Would you return exactly the lines below from the line with "NEIGHBORHOOD" through the line with "on a recent hike, rely on the experien", both included, and nothing else, leaving out the pictures?

§ Working data:
• • • • • • •

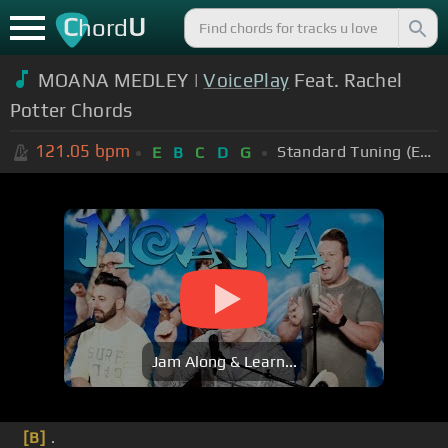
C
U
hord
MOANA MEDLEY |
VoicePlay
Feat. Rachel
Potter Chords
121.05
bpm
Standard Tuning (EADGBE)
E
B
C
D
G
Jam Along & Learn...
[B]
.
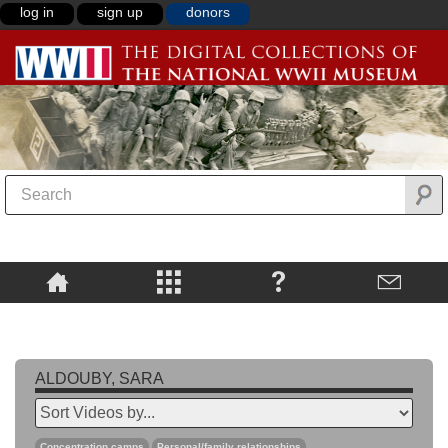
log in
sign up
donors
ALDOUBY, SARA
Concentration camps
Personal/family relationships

• • • • • • •

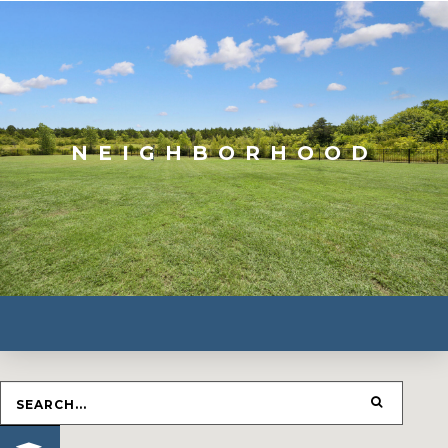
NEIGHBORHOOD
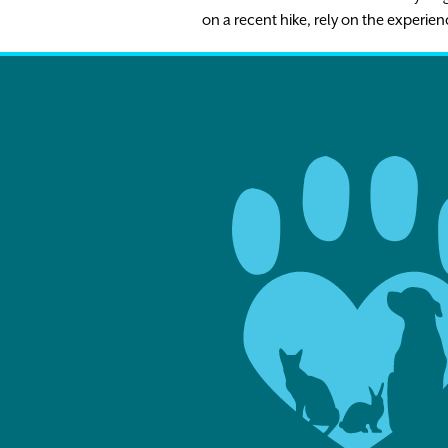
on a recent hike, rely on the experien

• • • • • • •

§ Exercise solution:
NEIGHBORHOOD
on a recent hike, rely on the experien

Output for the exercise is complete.